A DIY Ally client wrote: “We are currently in the process of completely remodeling our master bedroom and master bath. Please see the attached drawings for the existing bath layout, a couple of proposed layouts that we have considered (we have the Chief Architect Software), and a blank template if you want to make sketches of what you think would work for us.”
The drawings showed the existing plumbing that they needed to keep in mind, so that they didn’t have to tear up a lot of the subfloor. Moving walls was not a problem and they expected to have to do that.
Their intent was to make the master bedroom smaller, gain more closet space, install a larger tile shower (approximately 4′ x 5′), and eliminate the tub in the master bath
The wife also wanted to have separate vanities and make-up table, if possible. The two designs that they have come up with were somewhat close to what they wanted, but they still needed some help.

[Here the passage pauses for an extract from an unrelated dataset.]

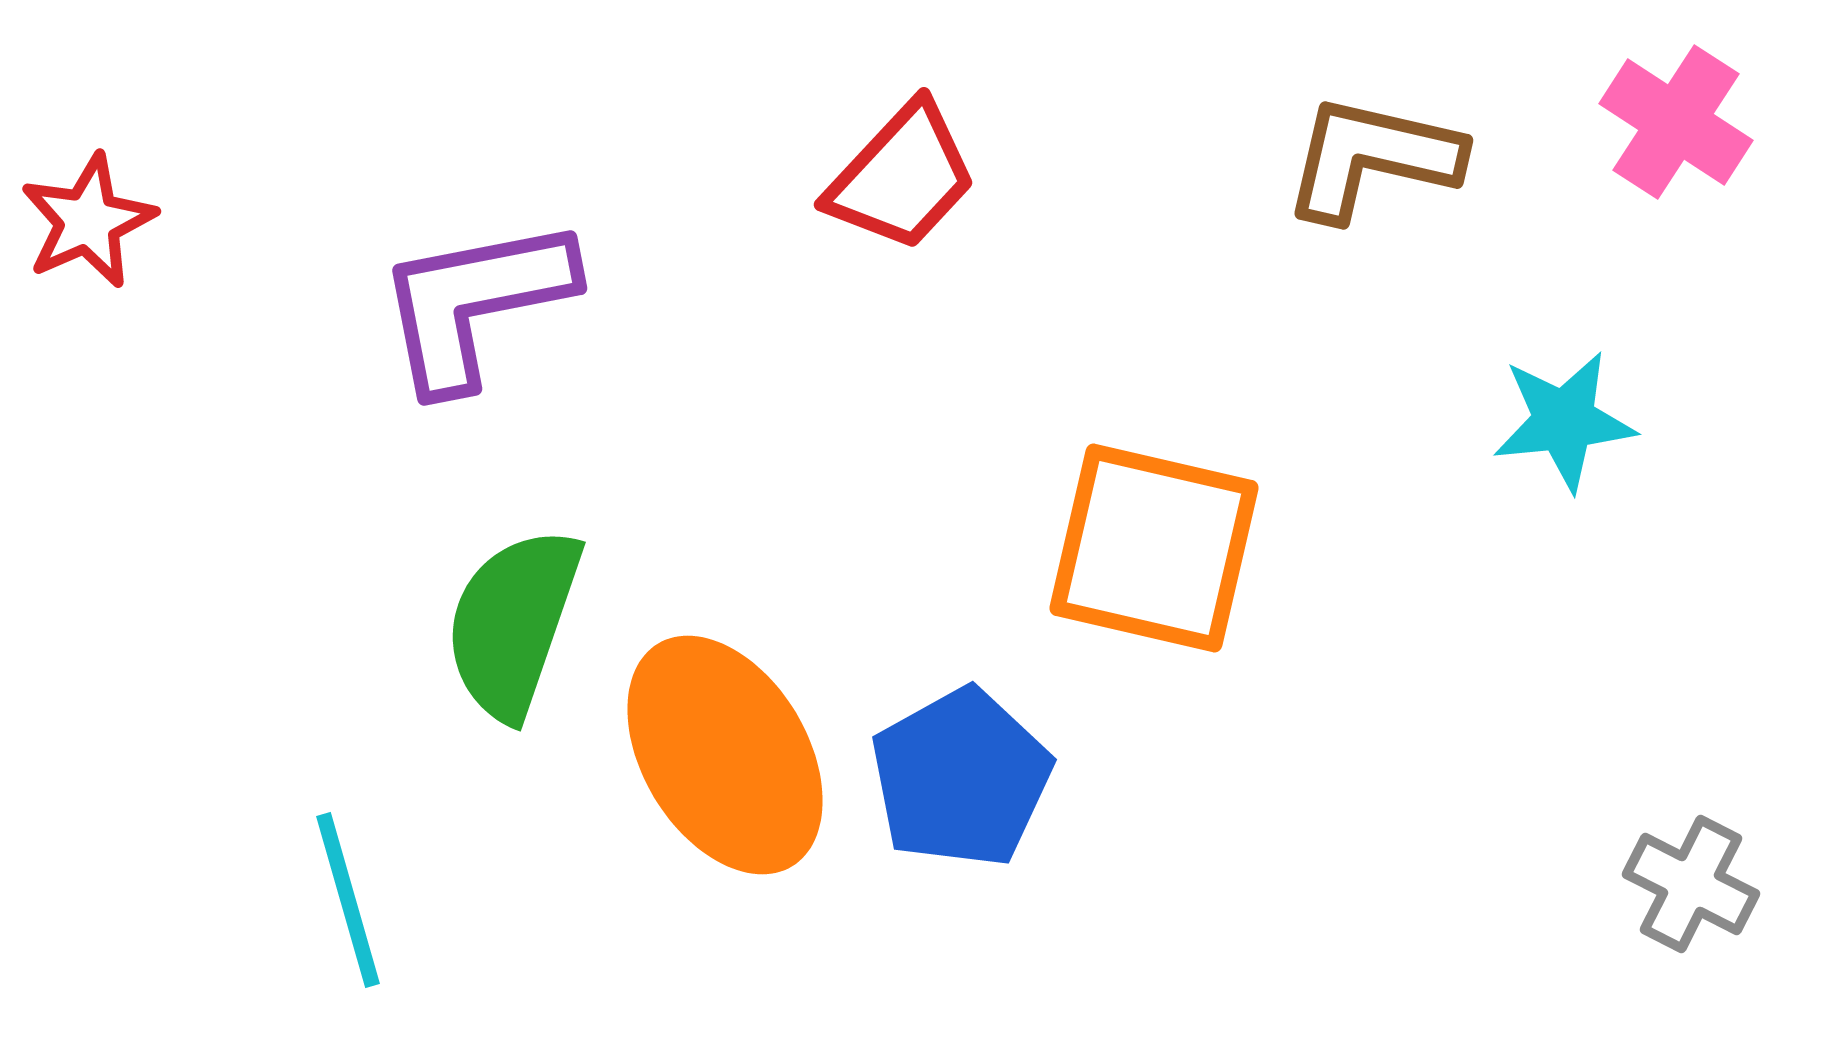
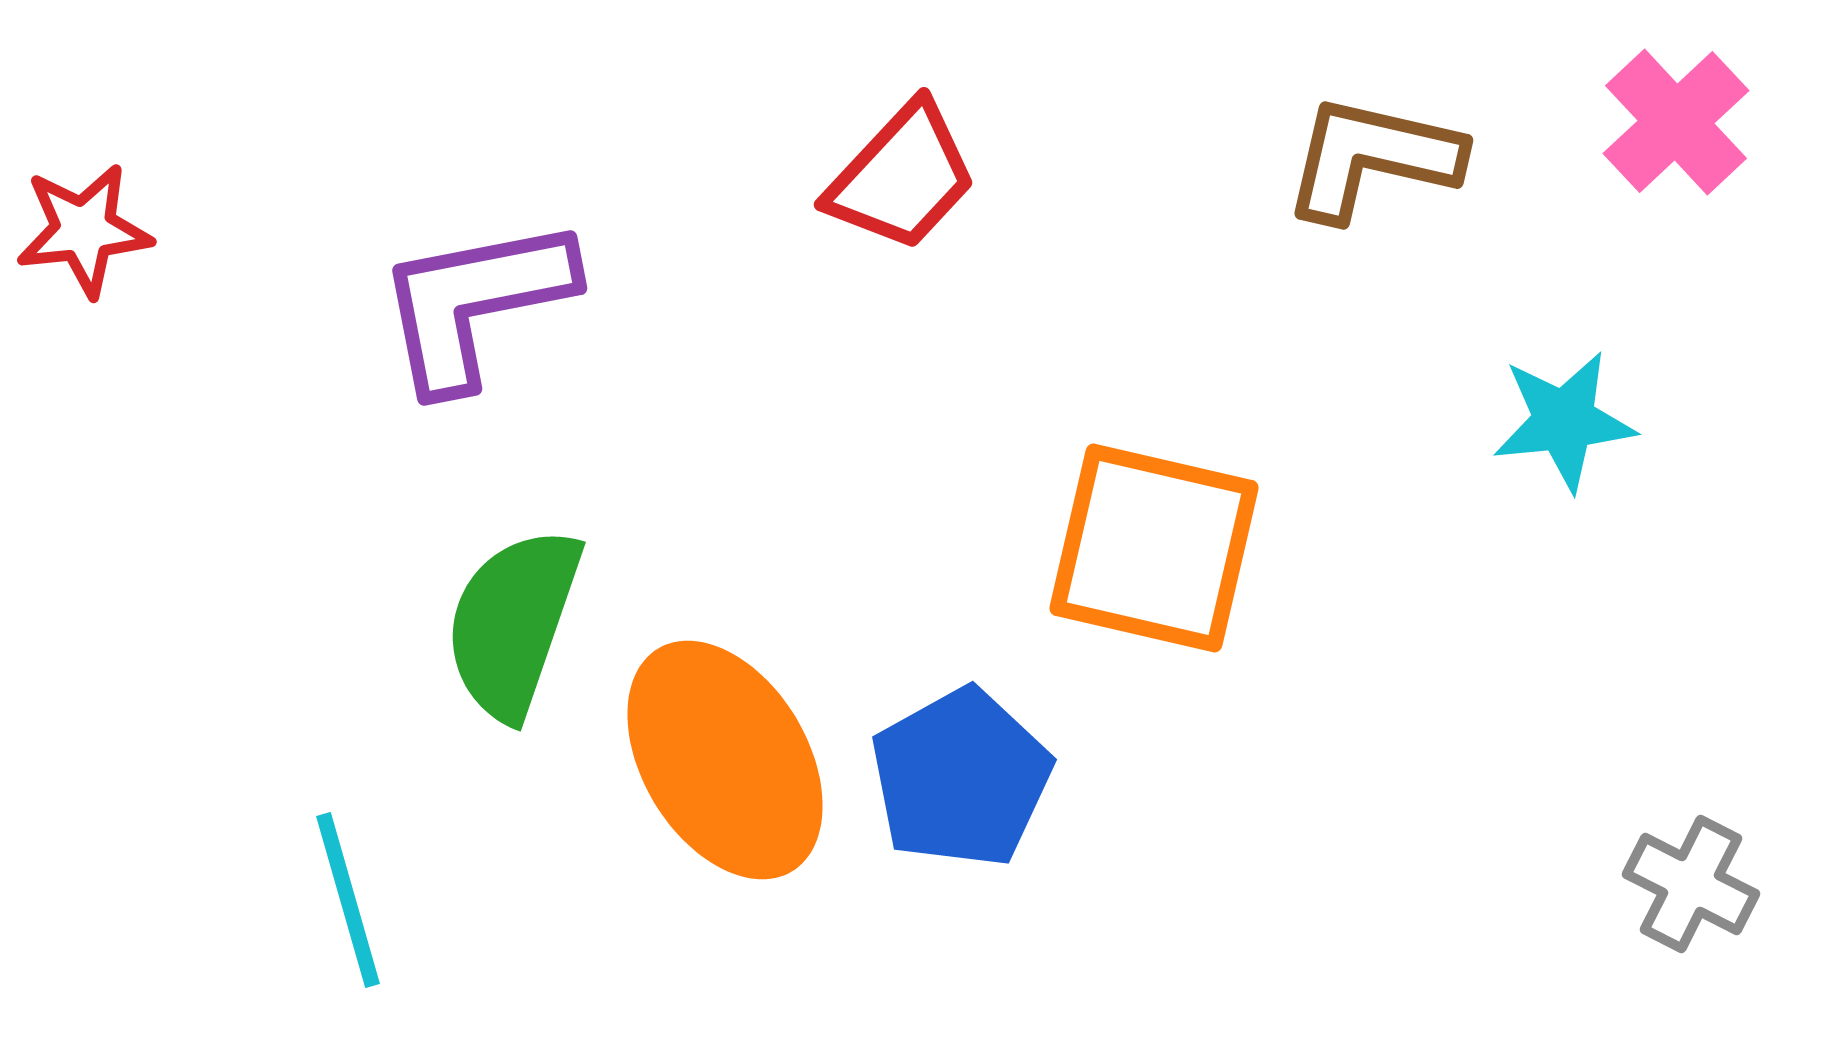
pink cross: rotated 14 degrees clockwise
red star: moved 4 px left, 9 px down; rotated 18 degrees clockwise
orange ellipse: moved 5 px down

He wrote: “We want to make sure that we don’t have lighting and space issues, or if there is a better design/layout that you think would work for us. Since we are both in our fifties we are also wanting to look ahead and reduce as many accessibility issues as possible. Please let us know what additional information you need.”
Option #1 Here is what they liked about their master bedroom and master bath design with the his and her closets:
- Smaller master bedroom
- Individual closets
- Enclosed toilet room
- Large shower
- Separate vanities
Option #2 Here is what they liked about their master bedroom and master bath design with the one very large closet:
- Smaller master bedroom
- Very large closet
- Individual vanities
- Enclosed toilet room
And here’s what they disliked:
- Available natural light into vanity area
- Smaller shower
- Exterior window in closet
They wanted me to scrutinize their designs and make changes. Thus, I discovered that his and hers closets in the master bath were a bit tight. (Hanging is 2’ and you need 3’ for circulation.) As such, I borrowed a foot from the master bedroom and economized on circulation.
The proposed layout gave them his and her closets, separate vanities, 4×5 shower, access to exterior window in the bathroom, make-up counter, and enclosed toilet.
It was everything they wanted. Yet, they were skeptical. He wrote: “Interesting design…gives us more insight to other options. In the 15 minutes you have left could you give both of our designs a last look and let us know what issues you have with them? Thanks!”
Good for them. I admire self-reliance. That is precisely the reason I enjoy helping DIYers. They are the visionaries! Here’s my thoughts on the option #1, “the design with his and hers closets:”
- These two closets are too small to be functional. Instead of walk-in, you can make them as built-in wardrobes, though.
- The toilet enclosure is too small to have the door swinging in. Instead, it can swing out or you may choose to go with a sliding type.
- It appears that the vanity is a bit too deep. Is the window lower than its height? You might consider running the counter all the way to the closet wall under the window.
Here are my thoughts on the option #2:
- No natural light in the bathroom. Can you do a skylight?
- I like this layout better because it’s cleaner. Walk-in closet can be planned for functionality. It can still be “his and hers” separately.
He wrote back: “Thanks for your input. The two closets are a bit narrow but using your idea of robbing a foot from the bedroom would make them a little roomier. Since the toilet enclosure door will almost always be closed, swinging it out won’t be a problem. The vanities are a little deep for some reason… not sure why the software makes them a different size than most. The window is rather large and low to the floor so we can’t run the counter underneath, but I guess a smaller counter is not too much of a problem.”
This back-and-forth with me solidified and helped them finalize their ideas. They decided to borrow additional square footage from the master bedroom. For the master bath, they chose option #2, “the large closet design.” It did make the best of the available space and was a cleaner solution.
He wrote: “Since the window is so large, and I’m not planning a door on the closet, hopefully some light will filter into the master bath area (the window faces east) combined with what comes in from the master bedroom windows (which face west). We are also thinking about a large door going from the bedroom into the bath with frosted glass, which should help a bit and are considering a clear glass transom window above. We appreciate your help. We’ll mull everything over and if we run into another design decision we’ll be in touch. Thanks.”